Provided data:
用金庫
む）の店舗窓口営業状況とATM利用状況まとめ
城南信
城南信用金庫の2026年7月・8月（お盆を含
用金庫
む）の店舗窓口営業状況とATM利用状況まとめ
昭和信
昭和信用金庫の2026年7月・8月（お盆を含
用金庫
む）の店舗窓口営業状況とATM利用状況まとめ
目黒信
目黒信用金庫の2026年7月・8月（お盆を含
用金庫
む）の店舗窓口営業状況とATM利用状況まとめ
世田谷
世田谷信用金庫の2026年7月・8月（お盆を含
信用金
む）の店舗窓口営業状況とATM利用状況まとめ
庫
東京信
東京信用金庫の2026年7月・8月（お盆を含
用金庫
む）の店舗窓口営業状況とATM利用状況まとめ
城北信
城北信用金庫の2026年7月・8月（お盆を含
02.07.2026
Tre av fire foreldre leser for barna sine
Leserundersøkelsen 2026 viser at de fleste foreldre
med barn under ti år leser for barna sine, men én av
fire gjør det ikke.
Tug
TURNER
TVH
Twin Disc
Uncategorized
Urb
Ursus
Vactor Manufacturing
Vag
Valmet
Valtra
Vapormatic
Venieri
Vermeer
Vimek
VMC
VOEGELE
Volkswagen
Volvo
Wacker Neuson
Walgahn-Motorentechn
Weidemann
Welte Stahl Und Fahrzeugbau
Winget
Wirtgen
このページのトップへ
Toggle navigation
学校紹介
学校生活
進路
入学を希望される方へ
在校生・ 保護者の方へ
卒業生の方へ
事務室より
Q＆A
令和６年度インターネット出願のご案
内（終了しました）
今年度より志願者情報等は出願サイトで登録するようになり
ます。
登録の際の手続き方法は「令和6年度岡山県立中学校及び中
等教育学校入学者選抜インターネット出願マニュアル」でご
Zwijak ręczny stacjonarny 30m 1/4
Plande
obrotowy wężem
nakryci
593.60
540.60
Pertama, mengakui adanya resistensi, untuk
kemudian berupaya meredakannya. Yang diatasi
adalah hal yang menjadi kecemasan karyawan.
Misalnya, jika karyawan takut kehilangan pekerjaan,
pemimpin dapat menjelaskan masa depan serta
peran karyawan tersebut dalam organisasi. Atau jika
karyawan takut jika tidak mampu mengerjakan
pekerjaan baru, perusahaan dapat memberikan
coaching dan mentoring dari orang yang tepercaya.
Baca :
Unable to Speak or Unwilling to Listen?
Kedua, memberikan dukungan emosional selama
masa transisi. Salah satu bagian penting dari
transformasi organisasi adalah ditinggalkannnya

Task goal:
Repeat the whole of the data verbatim, as it reads above.

Solution below:
用金庫
む）の店舗窓口営業状況とATM利用状況まとめ
城南信
城南信用金庫の2026年7月・8月（お盆を含
用金庫
む）の店舗窓口営業状況とATM利用状況まとめ
昭和信
昭和信用金庫の2026年7月・8月（お盆を含
用金庫
む）の店舗窓口営業状況とATM利用状況まとめ
目黒信
目黒信用金庫の2026年7月・8月（お盆を含
用金庫
む）の店舗窓口営業状況とATM利用状況まとめ
世田谷
世田谷信用金庫の2026年7月・8月（お盆を含
信用金
む）の店舗窓口営業状況とATM利用状況まとめ
庫
東京信
東京信用金庫の2026年7月・8月（お盆を含
用金庫
む）の店舗窓口営業状況とATM利用状況まとめ
城北信
城北信用金庫の2026年7月・8月（お盆を含
02.07.2026
Tre av fire foreldre leser for barna sine
Leserundersøkelsen 2026 viser at de fleste foreldre
med barn under ti år leser for barna sine, men én av
fire gjør det ikke.
Tug
TURNER
TVH
Twin Disc
Uncategorized
Urb
Ursus
Vactor Manufacturing
Vag
Valmet
Valtra
Vapormatic
Venieri
Vermeer
Vimek
VMC
VOEGELE
Volkswagen
Volvo
Wacker Neuson
Walgahn-Motorentechn
Weidemann
Welte Stahl Und Fahrzeugbau
Winget
Wirtgen
このページのトップへ
Toggle navigation
学校紹介
学校生活
進路
入学を希望される方へ
在校生・ 保護者の方へ
卒業生の方へ
事務室より
Q＆A
令和６年度インターネット出願のご案
内（終了しました）
今年度より志願者情報等は出願サイトで登録するようになり
ます。
登録の際の手続き方法は「令和6年度岡山県立中学校及び中
等教育学校入学者選抜インターネット出願マニュアル」でご
Zwijak ręczny stacjonarny 30m 1/4
Plande
obrotowy wężem
nakryci
593.60
540.60
Pertama, mengakui adanya resistensi, untuk
kemudian berupaya meredakannya. Yang diatasi
adalah hal yang menjadi kecemasan karyawan.
Misalnya, jika karyawan takut kehilangan pekerjaan,
pemimpin dapat menjelaskan masa depan serta
peran karyawan tersebut dalam organisasi. Atau jika
karyawan takut jika tidak mampu mengerjakan
pekerjaan baru, perusahaan dapat memberikan
coaching dan mentoring dari orang yang tepercaya.
Baca :
Unable to Speak or Unwilling to Listen?
Kedua, memberikan dukungan emosional selama
masa transisi. Salah satu bagian penting dari
transformasi organisasi adalah ditinggalkannnya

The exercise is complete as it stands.